START Data extract

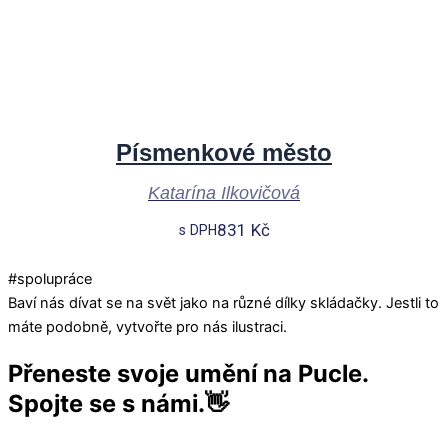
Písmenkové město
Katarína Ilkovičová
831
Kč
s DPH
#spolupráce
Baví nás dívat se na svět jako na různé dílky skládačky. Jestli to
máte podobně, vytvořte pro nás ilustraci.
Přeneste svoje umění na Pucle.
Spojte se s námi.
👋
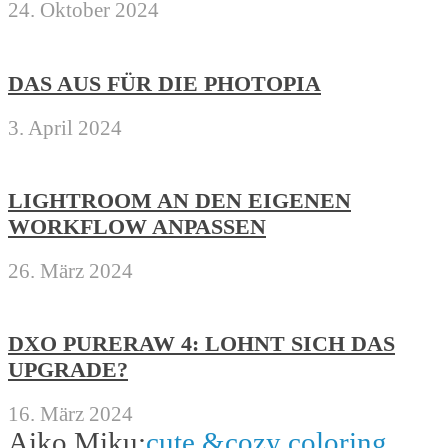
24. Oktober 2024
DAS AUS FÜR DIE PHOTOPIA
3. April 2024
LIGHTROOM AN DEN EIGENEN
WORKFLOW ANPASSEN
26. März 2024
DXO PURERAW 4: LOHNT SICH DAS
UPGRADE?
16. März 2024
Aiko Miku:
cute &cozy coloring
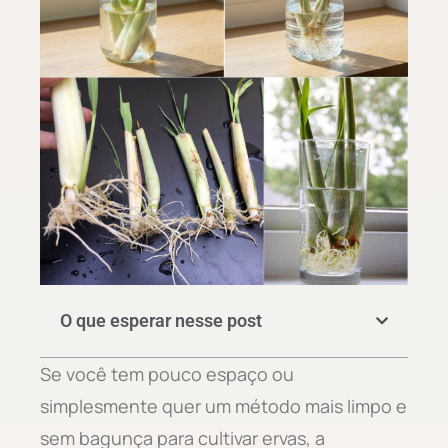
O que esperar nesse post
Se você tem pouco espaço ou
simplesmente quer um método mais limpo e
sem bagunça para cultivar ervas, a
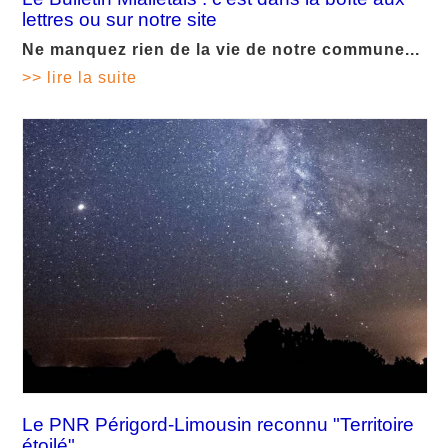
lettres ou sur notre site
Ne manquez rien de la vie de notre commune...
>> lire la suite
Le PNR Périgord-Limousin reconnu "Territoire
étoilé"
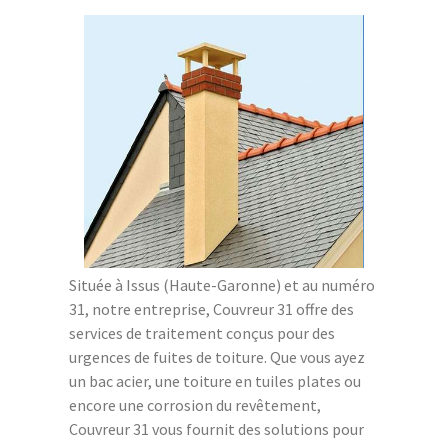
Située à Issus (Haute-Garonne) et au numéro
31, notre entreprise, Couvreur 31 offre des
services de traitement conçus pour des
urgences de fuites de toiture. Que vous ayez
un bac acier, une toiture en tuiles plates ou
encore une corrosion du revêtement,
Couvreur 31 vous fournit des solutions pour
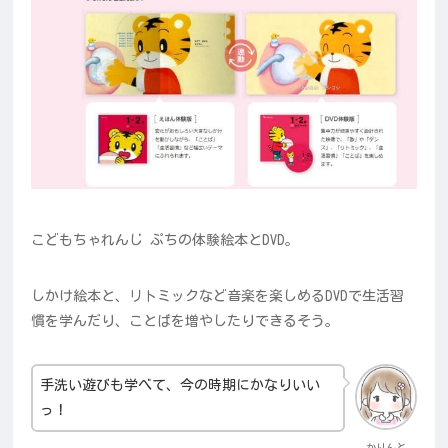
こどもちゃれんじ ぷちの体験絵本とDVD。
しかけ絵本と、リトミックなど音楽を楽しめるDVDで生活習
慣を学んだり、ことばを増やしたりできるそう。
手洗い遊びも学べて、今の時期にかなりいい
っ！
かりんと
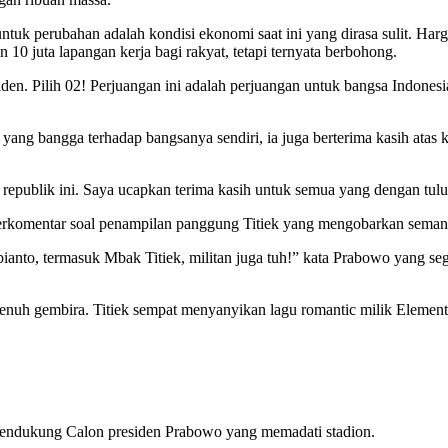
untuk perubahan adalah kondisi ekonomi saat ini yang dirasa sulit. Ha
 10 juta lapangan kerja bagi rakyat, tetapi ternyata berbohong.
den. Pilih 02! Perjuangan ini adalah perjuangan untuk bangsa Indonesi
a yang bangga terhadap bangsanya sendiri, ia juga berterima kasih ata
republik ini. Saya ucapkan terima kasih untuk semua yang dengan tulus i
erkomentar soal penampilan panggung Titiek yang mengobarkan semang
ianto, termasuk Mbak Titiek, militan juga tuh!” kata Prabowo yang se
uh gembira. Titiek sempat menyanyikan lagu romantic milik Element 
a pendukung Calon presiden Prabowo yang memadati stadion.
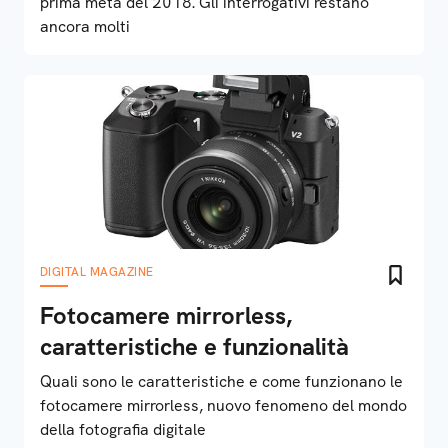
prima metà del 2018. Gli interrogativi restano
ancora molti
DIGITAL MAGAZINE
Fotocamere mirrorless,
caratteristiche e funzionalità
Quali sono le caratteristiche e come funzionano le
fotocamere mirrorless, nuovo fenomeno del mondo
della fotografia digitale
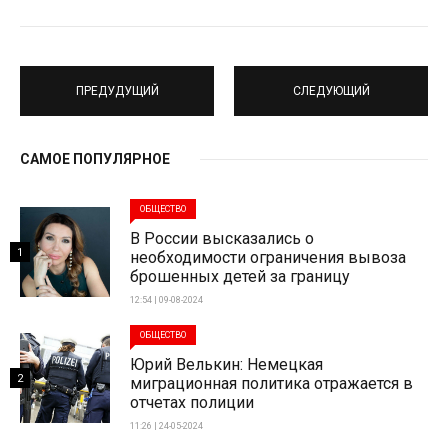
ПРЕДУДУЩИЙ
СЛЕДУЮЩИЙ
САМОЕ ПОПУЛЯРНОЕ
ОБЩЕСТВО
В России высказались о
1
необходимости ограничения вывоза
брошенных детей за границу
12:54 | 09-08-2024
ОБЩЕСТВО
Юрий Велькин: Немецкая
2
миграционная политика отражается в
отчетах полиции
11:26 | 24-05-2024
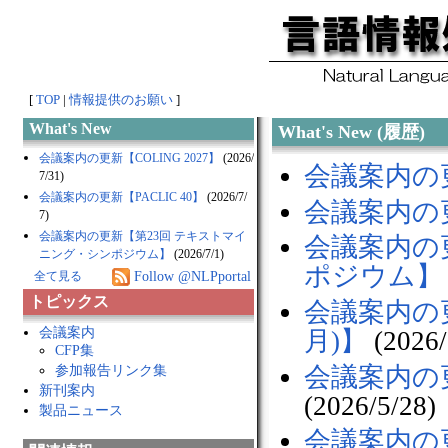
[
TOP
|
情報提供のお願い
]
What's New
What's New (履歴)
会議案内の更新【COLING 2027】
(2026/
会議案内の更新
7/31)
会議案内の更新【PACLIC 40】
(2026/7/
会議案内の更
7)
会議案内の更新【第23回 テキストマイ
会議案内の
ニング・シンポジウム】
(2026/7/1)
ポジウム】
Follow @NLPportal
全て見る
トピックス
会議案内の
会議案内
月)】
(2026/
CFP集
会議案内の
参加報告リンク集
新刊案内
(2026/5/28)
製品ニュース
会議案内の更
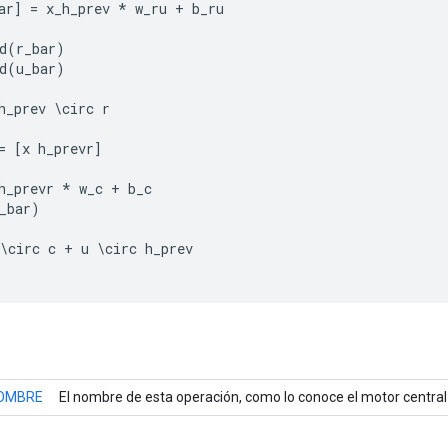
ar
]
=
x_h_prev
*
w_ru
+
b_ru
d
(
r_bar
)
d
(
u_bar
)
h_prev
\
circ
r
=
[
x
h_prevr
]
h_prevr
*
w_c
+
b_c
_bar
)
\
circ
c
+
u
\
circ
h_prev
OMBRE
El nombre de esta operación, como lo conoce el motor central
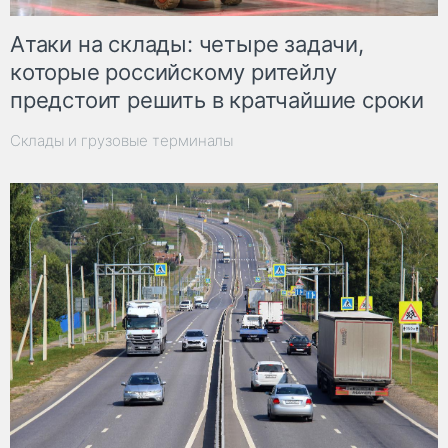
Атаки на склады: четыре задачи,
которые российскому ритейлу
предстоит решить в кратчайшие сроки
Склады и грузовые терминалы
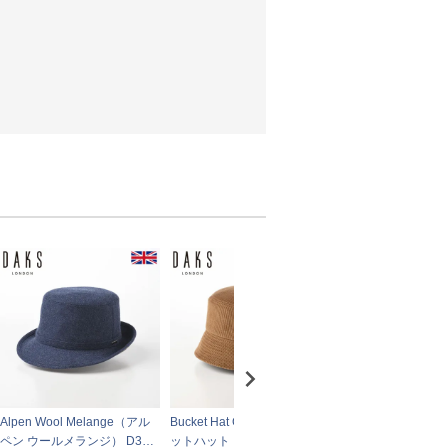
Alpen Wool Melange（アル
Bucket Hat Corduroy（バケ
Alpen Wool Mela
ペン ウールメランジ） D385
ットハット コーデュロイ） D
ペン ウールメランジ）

END Data extract
START Data extract

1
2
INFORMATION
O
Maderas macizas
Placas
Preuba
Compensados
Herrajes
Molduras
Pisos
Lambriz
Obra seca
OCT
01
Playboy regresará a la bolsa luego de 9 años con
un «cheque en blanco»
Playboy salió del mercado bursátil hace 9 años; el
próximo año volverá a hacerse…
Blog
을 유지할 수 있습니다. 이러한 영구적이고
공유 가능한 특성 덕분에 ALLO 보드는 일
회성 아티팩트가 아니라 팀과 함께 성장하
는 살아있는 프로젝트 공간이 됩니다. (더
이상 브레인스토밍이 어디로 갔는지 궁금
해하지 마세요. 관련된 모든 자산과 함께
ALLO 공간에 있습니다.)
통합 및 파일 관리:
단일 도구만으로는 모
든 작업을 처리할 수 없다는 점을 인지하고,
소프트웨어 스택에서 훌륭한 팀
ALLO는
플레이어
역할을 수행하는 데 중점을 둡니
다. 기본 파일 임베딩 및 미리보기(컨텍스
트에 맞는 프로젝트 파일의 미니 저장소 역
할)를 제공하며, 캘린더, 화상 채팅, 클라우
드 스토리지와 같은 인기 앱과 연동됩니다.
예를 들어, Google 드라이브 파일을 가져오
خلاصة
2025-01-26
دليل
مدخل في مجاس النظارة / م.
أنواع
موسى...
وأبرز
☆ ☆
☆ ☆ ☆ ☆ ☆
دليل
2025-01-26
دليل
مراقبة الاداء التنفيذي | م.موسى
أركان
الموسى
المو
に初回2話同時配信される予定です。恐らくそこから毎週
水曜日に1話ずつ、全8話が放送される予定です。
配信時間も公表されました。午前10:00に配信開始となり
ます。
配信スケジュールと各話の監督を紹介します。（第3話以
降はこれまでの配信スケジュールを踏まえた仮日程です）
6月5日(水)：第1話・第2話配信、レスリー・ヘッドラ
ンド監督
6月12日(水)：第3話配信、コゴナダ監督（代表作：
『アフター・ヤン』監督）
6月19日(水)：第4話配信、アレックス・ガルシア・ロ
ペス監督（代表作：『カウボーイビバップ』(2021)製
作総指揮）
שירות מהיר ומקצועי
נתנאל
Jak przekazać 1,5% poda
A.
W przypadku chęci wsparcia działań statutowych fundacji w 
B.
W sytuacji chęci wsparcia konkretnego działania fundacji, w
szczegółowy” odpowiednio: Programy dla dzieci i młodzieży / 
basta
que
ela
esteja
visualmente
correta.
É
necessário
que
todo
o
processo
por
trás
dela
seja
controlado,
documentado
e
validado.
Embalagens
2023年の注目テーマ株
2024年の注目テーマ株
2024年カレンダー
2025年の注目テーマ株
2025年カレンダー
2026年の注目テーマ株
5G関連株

END Data extract
START Data extract

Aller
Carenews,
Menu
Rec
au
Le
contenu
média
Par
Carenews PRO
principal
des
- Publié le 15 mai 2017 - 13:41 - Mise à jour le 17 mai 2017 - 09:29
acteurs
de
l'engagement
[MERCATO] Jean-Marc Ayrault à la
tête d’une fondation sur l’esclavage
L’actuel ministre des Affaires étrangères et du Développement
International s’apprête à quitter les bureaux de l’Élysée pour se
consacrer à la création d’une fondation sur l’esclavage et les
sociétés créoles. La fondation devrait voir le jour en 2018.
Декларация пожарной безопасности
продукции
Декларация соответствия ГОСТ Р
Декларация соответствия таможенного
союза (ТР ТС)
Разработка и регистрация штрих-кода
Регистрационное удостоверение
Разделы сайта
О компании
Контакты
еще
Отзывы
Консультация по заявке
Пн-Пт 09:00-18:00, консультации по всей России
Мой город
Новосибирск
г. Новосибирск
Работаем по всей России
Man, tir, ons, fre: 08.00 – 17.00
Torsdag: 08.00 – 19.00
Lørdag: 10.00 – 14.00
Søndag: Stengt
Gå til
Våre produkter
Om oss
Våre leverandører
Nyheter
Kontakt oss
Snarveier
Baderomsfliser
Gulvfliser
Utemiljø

END Data extract

● **The task**:
Scan the records above for the string "wsparcia", then copy each line where it turns up.

● **Task result**:
W przypadku chęci wsparcia działań statutowych fundacji w 
W sytuacji chęci wsparcia konkretnego działania fundacji, w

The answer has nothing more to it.